▶ Available data:
BEGIN
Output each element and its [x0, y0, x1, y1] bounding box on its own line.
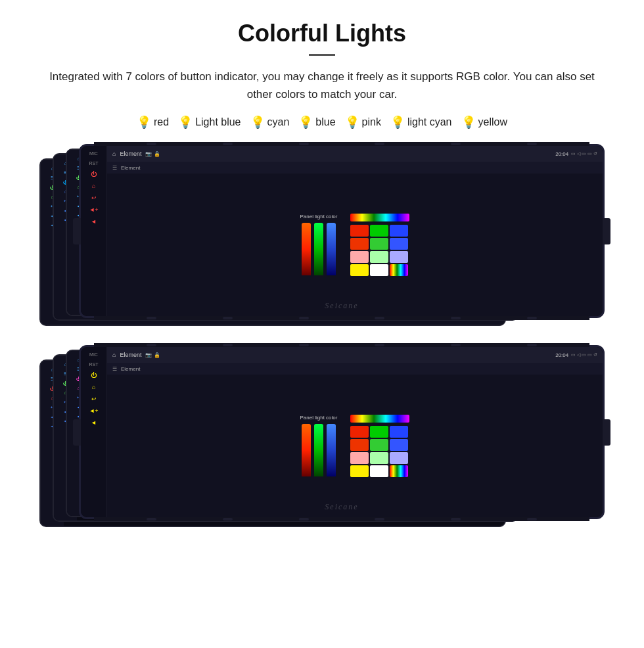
bracket-right: [603, 218, 610, 244]
device-front-top: MIC RST ⏻ ⌂ ↩ ◄+ ◄ ⌂ E: [79, 144, 605, 318]
color-item-yellow: 💡 yellow: [461, 115, 507, 129]
bulb-icon-lightblue: 💡: [178, 115, 193, 129]
color-item-cyan: 💡 cyan: [250, 115, 290, 129]
panel-light-title: Panel light color: [300, 214, 338, 220]
color-label-lightcyan: light cyan: [407, 116, 452, 128]
page-description: Integrated with 7 colors of button indic…: [39, 68, 605, 103]
screen-time: 20:04: [555, 151, 568, 157]
color-label-yellow: yellow: [478, 116, 507, 128]
title-divider: [309, 54, 335, 56]
bottom-bracket-right: [603, 419, 610, 446]
bottom-screen-time: 20:04: [555, 352, 568, 358]
color-label-blue: blue: [315, 116, 335, 128]
top-devices-section: ⌂ ☰ ⏻ ⌂ ↩ ◄ ◄: [26, 144, 618, 335]
bracket-left: [73, 218, 81, 244]
bulb-icon-cyan: 💡: [250, 115, 265, 129]
bulb-icon-red: 💡: [137, 115, 151, 129]
bottom-screen-title: Element: [120, 352, 141, 358]
color-label-pink: pink: [362, 116, 381, 128]
color-item-lightblue: 💡 Light blue: [178, 115, 241, 129]
screen-area: ⌂ Element 📷 🔒 20:04 ▭ ◁ ▭ ▭ ↺ ☰: [107, 146, 603, 316]
bulb-icon-blue: 💡: [298, 115, 313, 129]
color-item-lightcyan: 💡 light cyan: [390, 115, 452, 129]
device-front-bottom: MIC RST ⏻ ⌂ ↩ ◄+ ◄ ⌂ E: [79, 345, 605, 519]
color-label-red: red: [154, 116, 169, 128]
color-item-red: 💡 red: [137, 115, 169, 129]
bottom-screen-submenu: Element: [121, 366, 140, 372]
bottom-panel-light-title: Panel light color: [300, 415, 338, 421]
bulb-icon-pink: 💡: [345, 115, 359, 129]
bottom-devices-section: ⌂ ☰ ⏻ ⌂ ↩ ◄ ◄ ⌂ ☰ ⏻ ⌂ ↩ ◄: [26, 345, 618, 542]
color-item-blue: 💡 blue: [298, 115, 335, 129]
bulb-icon-lightcyan: 💡: [390, 115, 405, 129]
bulb-icon-yellow: 💡: [461, 115, 476, 129]
bottom-left-icon-panel: MIC RST ⏻ ⌂ ↩ ◄+ ◄: [81, 347, 107, 517]
left-icon-panel: MIC RST ⏻ ⌂ ↩ ◄+ ◄: [81, 146, 107, 316]
page-container: Colorful Lights Integrated with 7 colors…: [0, 0, 644, 572]
bottom-bracket-left: [73, 419, 81, 446]
page-title: Colorful Lights: [26, 20, 618, 47]
color-label-cyan: cyan: [267, 116, 290, 128]
bottom-screen-area: ⌂ Element 📷 🔒 20:04 ▭ ◁ ▭ ▭ ↺ ☰: [107, 347, 603, 517]
screen-submenu: Element: [121, 165, 140, 171]
color-label-lightblue: Light blue: [195, 116, 241, 128]
color-item-pink: 💡 pink: [345, 115, 381, 129]
color-labels-row: 💡 red 💡 Light blue 💡 cyan 💡 blue 💡 pink …: [26, 115, 618, 129]
screen-title: Element: [120, 150, 141, 157]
END
▶ What you should do: All lines above that hold the string "lightcyan" should be copied.

▶ Response area:
color-label-lightcyan: light cyan: [407, 116, 452, 128]
color-item-lightcyan: 💡 light cyan: [390, 115, 452, 129]
bulb-icon-lightcyan: 💡: [390, 115, 405, 129]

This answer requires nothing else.